29 octubre 2020

El silencio de la noche

Imagen: Pintura de Francisco Goitia (1882-1960)

«Ellos entraban durante la noche sin pedir permiso en las casas en busca de los hombres y se llevaban por delante a quien cogieran, por eso era habitual que violaran mujeres y niñas, tenían orden de hacerlo, los falangistas no tenían freno, iban borrachos y llenos de odio, los sufrimos en cada familia de esta isla como una horda del infierno». Sebastiana Perera García

«(…) Mi hermano Guillermo dejó de hablar cuando vio lo que le hicieron a mi madre, no hubo forma de hacerlo decir nada, se quedó mudo, solo miraba y no reaccionaba a lo que le decíamos, yo le pasaba solo un año, teníamos ocho y nueve cuando pasó lo de casa.

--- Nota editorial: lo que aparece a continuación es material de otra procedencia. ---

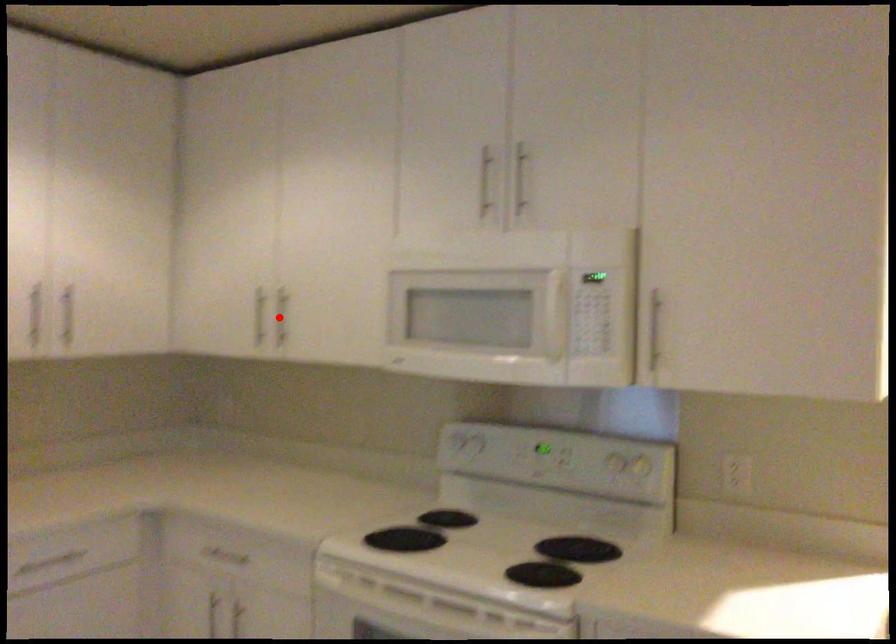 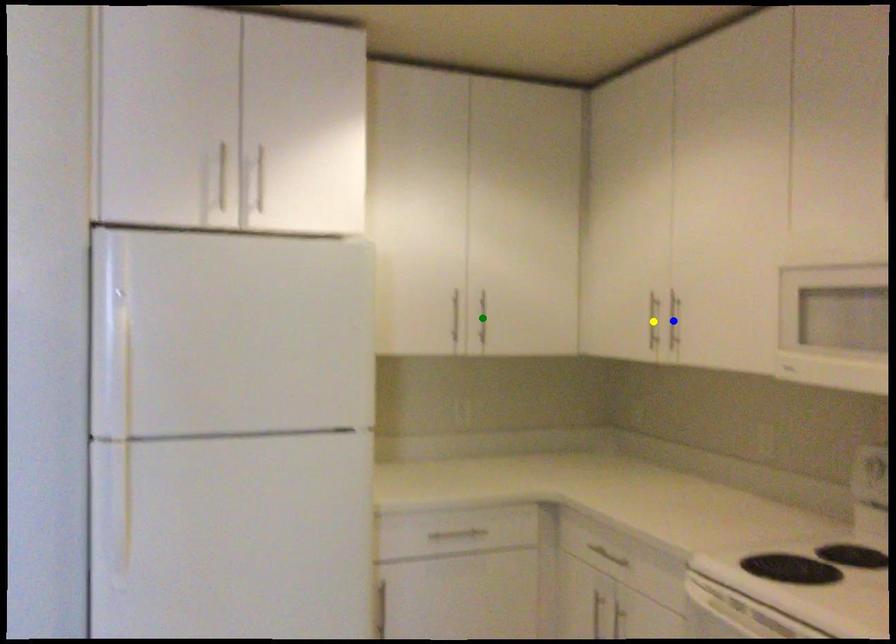 Question: I am providing you with two images of the same scene from different viewpoints. A red point is marked on the first image. You are given multiple points on the second image. Can you choose the point in image 2 that corresponds to the point in image 1?

Choices:
 (A) green point
 (B) yellow point
 (C) blue point

Answer: (C) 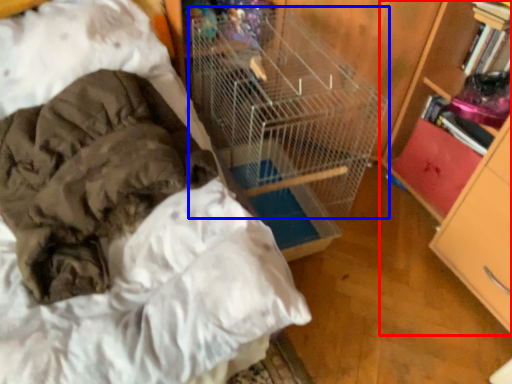 Question: Which of the following is the farthest to the observer, bookcase (highlighted by a red box) or bird cage (highlighted by a blue box)?

Choices:
 (A) bookcase
 (B) bird cage

Answer: (A) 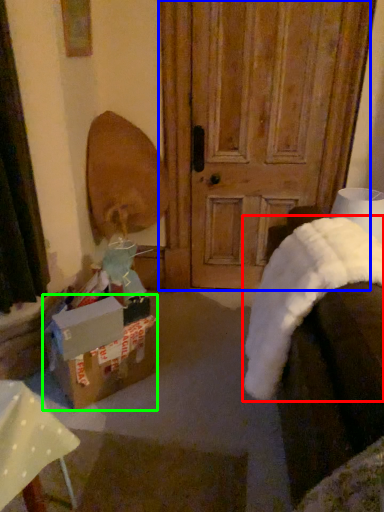 Question: Considering the real-world distances, which object is farthest from blanket (highlighted by a red box)? door (highlighted by a blue box) or box (highlighted by a green box)?

Choices:
 (A) door
 (B) box

Answer: (A) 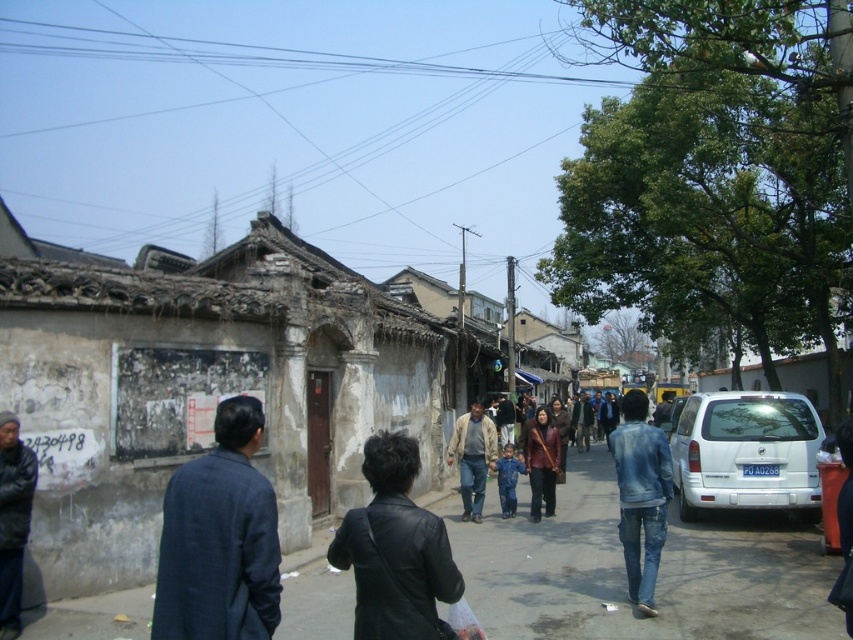 You are standing on the street and see the dark gray concrete alley at center and the dark blue jacket at lower left. Which object is located to the right of the other?

The dark gray concrete alley at center is positioned on the right side of dark blue jacket at lower left. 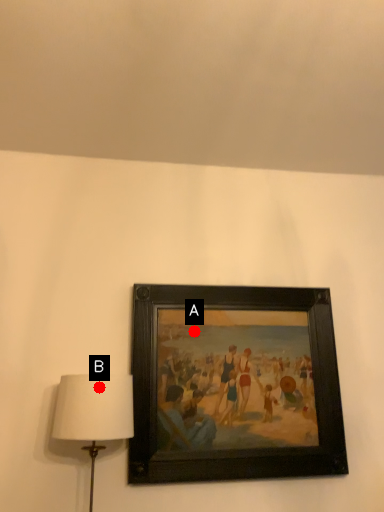 Question: Two points are circled on the image, labeled by A and B beside each circle. Which point appears closest to the camera in this image?

Choices:
 (A) A is closer
 (B) B is closer

Answer: (B) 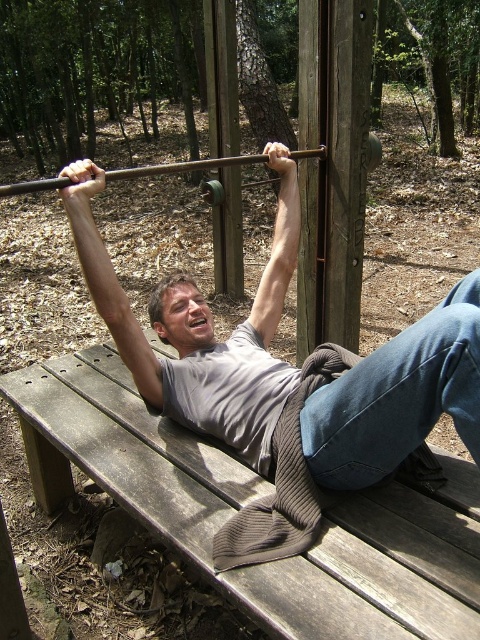 Consider the image. Which is more to the left, wooden bench at center or wooden barbell at center?

From the viewer's perspective, wooden barbell at center appears more on the left side.

Is point (170, 424) in front of point (309, 148)?

Yes, point (170, 424) is in front of point (309, 148).

At what (x,y) coordinates should I click in order to perform the action: click on wooden bench at center. Please return your answer as a coordinate pair (x, y). The width and height of the screenshot is (480, 640). Looking at the image, I should click on (252, 499).

Is point (56, 444) positioned in front of point (253, 416)?

No, (56, 444) is behind (253, 416).

Between point (385, 605) and point (294, 186), which one is positioned in front?

Positioned in front is point (385, 605).

This screenshot has width=480, height=640. Identify the location of wooden bench at center. (252, 499).

Who is higher up, gray matte shirt at center or wooden barbell at center?

wooden barbell at center is higher up.

Based on the photo, between gray matte shirt at center and wooden barbell at center, which one is positioned lower?

gray matte shirt at center is below.

Is point (262, 445) closer to camera compared to point (47, 179)?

Esa noche llegaron los falangistas en busca de mi padre al Dragonal Alto, vinieron en dos coches y una camioneta, entraron en la casa a las once de la noche dando gritos y golpes, mi padre hacía días que ya no estaba, salió evadido el 18 de julio con varios compañeros del Frente Popular hacia el barranco de Pino Santo, donde estuvo varios meses en una cueva, el grupo de hombres armados se enfadó mucho cuando mi madre les dijo que no sabía donde estaba. Su jefe, que era uno de La Calzada, conocido por Santiago «El Cantaor», le tiró de su camisón y la dejó casi desnuda, todos empezaron a burlarse y a jugar con ella, la iban empujando de uno hacia otro, sin dejarla que pudiera mantener el equilibrio, nosotros no parábamos de llorar: -Vas a probar un par de pingas de verdad, no las de un rojo maricón como tu marido- dijo uno que conocíamos porque era panadero de Santa Brígida, se llamaba Esteban Rodríguez Hernández. Entonces allí delante de nosotros la agarraron y la violaron todos, uno por uno, hacían cola y bebían mucho ron, el más viejo y muy gordo, que solo llevaba la camisa de falange y un pantalón negro, intentó llevarnos al alpendre porque también quería abusar de nosotros, los dos salimos corriendo camino abajo hacia La Almatriche, ya mi madre estaba sin sentido y llena de sangre. Esa noche fuimos a casa de Titi Carmensa, ella nos recogió varias semanas, luego supimos que mi madre había aparecido muerta en el barranco Guiniguada colgada de un acecuche, Guillermo no dijo más nada después de esa noche, murió en los años sesenta en el manicomio de Tafira…»

Testimonio de Nicolás Godoy Cabrera, vecino del antiguo municipio de San Lorenzo durante el golpe de estado del 36.

Entrevista realizada por Francisco González Tejera, el 17 de septiembre de 2016, en el Lomo de los Frailes, (Gran Canaria).